The difficulty is that shortly after we’re born we learn to put on blinkers. Centuries of worldly wisdom crowd in on us, seep into us, and in some part of ourselves we imbibe the idea that those who are poor must suffer for it and those who are rich must be rewarded. Yet, interestingly, the church – in part of its life at any rate – has always subverted these conventions. Its clergy, whose role as shepherds of God’s flock, as those who tend to the deepest spiritual needs of humanity, who share a vision of God’s glory and God’s justice, and as such, I would argue, are doing essential work, vital work of lasting value, aren’t paid a salary but a stipend. And this stipend is calculated on the basis of providing enough to live on rather than rewarding the hours worked (which are many) or the importance of the job done (which, as I say, is huge).

Now whilst the purity of this position has been eroded and qualified over the years, and whilst it’s increasingly difficult to maintain the idea of stipend as against salary – and whilst at times clergy morale is undermined in a culture that equates the level of pay with one’s social status – nevertheless we see here in the life of Christian community evidence of the eccentric economy of the Kingdom of God.

Increasingly others too, quite apart from communities of faith, are wondering whether we haven’t got it wrong. With the emergence of artificial intelligence, the probability that the future can’t promise a 9-5 job for everyone and since there is already plenty of wealth to go around, many are asking whether the time may have come to welcome all this, to reduce working hours, encourage job sharing and pay everyone what’s called a universal basic income.

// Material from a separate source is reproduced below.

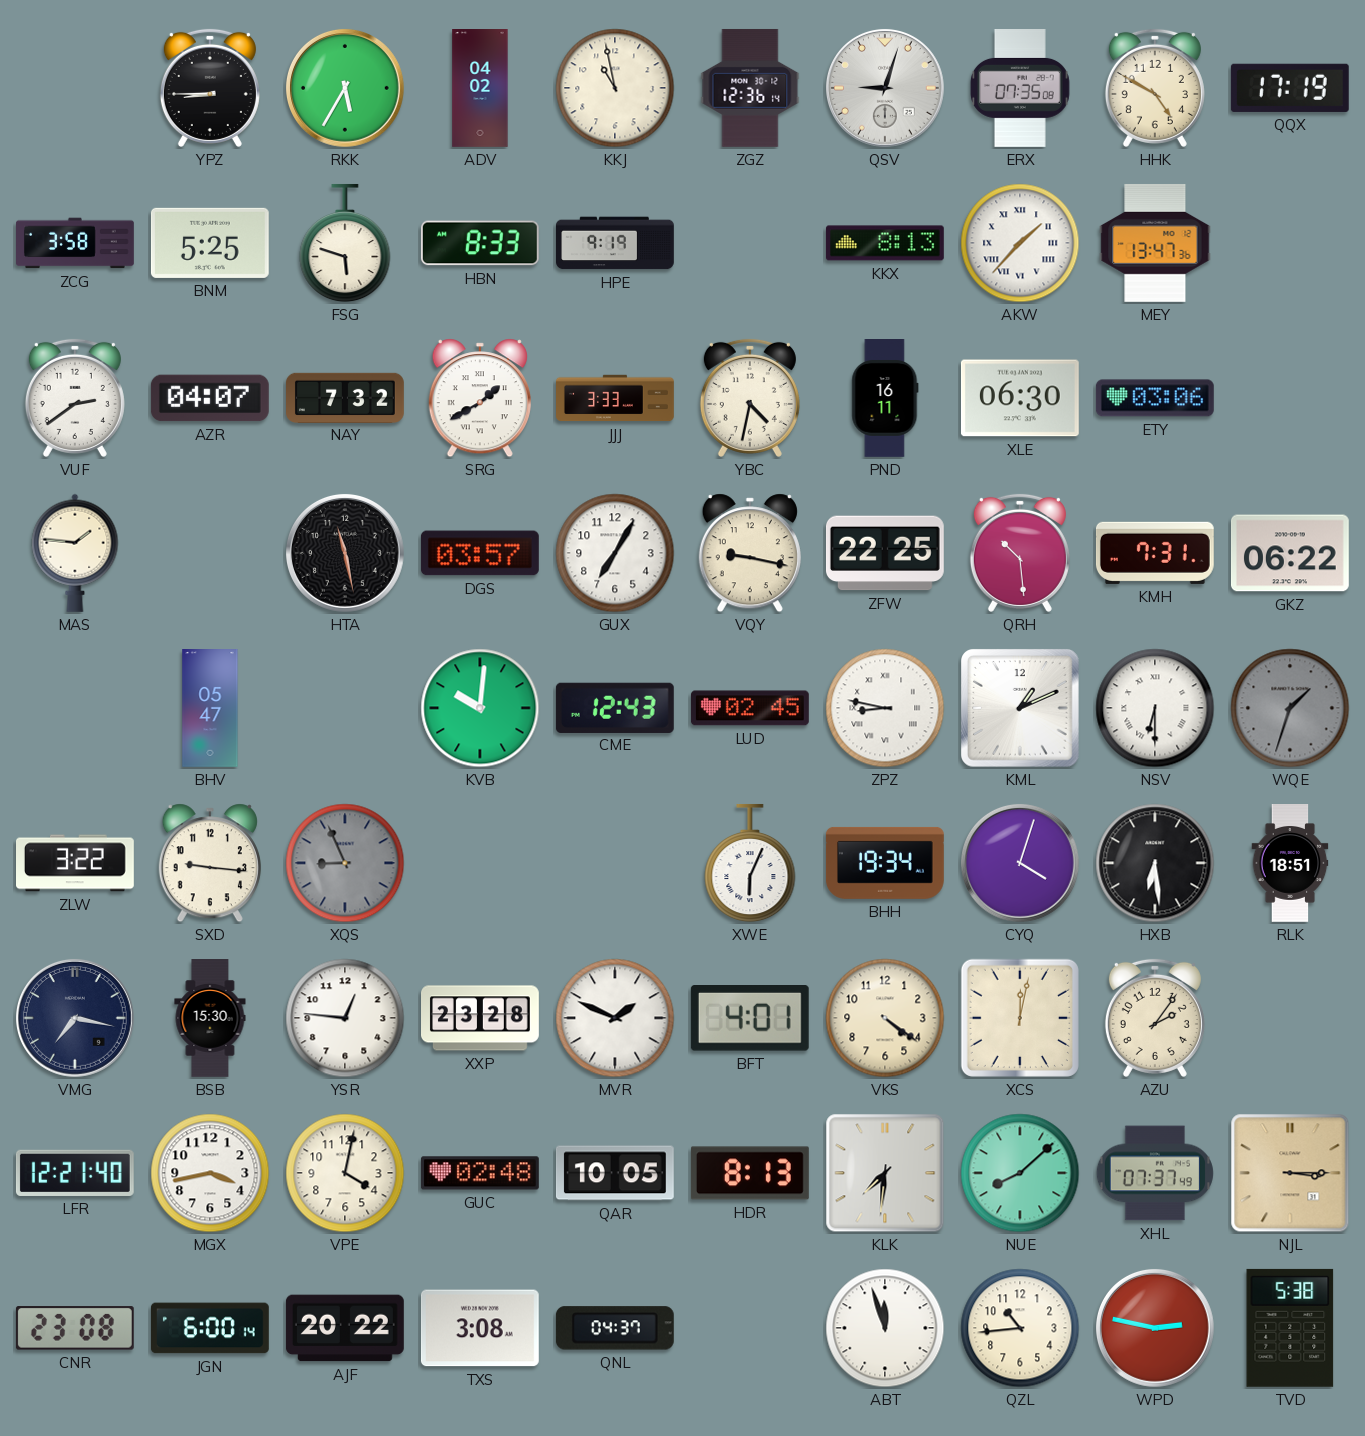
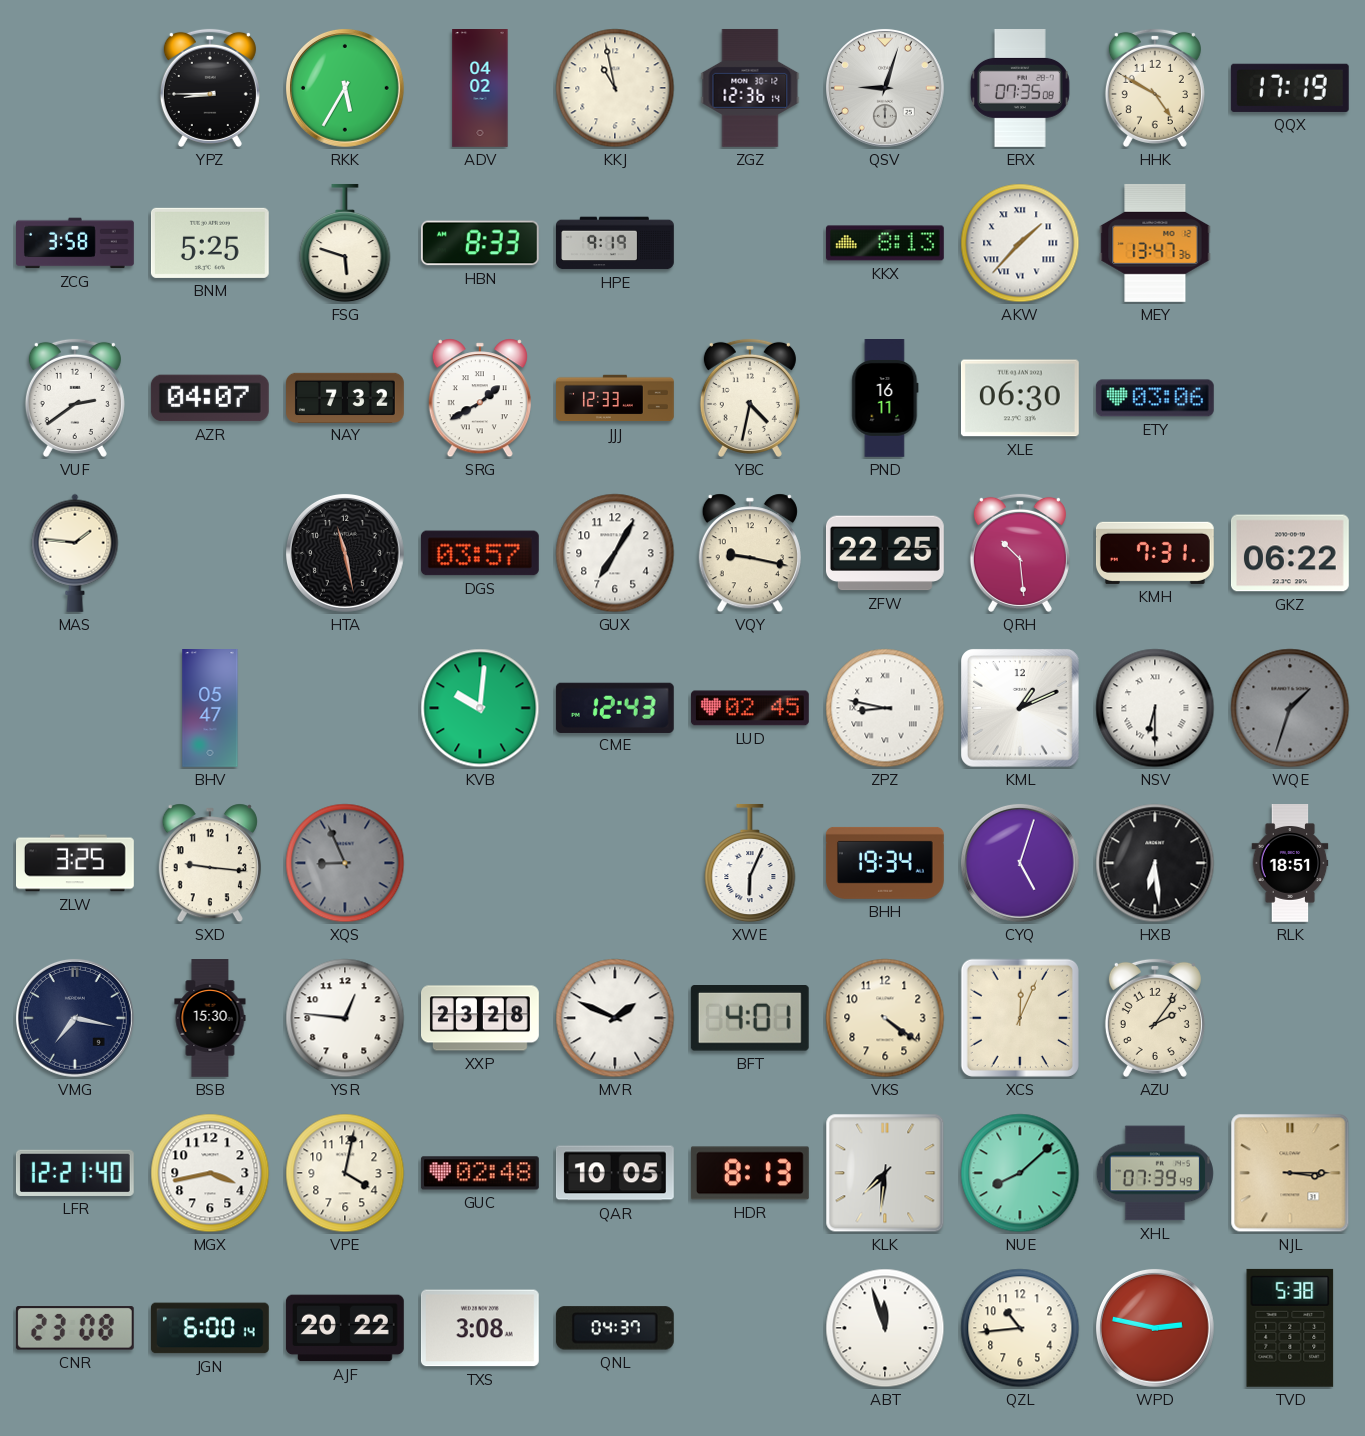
JJJ: 3:33 -> 12:33
ZLW: 3:22 -> 3:25
CYQ: 4:03 -> 5:03
XCS: 12:02 -> 12:04
XHL: 07:37 -> 07:39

As I say, recent experience has shown how adaptable we are in terms of working practice. It’s also indicated that people (most people) enjoy being active and that, freed from working long hours, most people can be incredibly resourceful and productive with their time, even in lock-down.

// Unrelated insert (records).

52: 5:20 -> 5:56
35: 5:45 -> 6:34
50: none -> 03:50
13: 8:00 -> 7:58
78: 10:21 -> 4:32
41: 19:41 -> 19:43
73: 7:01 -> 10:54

Whether those workers in the vineyard who arrived late did so because they’d slept in or spent the day in the equivalent of the pub, or whether they’d been looking after an elderly relative or child-minding or starting their own small business or learning to play the harp (or any number of other reasons) we’re not told and neither is this the point of the story. Human beings are fallible, they mess up, and because they mess up every economic system they devise is likely to be flawed, universal basic income as well as free-market capitalism. St Augustine is right to remind us that the disproportionate rewards of God’s kingdom are for the next life rather than a utopian possibility for this.

And yet, the story Jesus tells of the employment practices of a rather strange landowner invites us to think about work, about its rewards, about money and status and indeed, about the purpose of life itself. At a time when the unthinkable is a daily occurrence it enables us to see how the values of God’s kingdom might inform and shape our future. This is surely why we pray, ‘Your kingdom come, O God, on earth as in heaven.’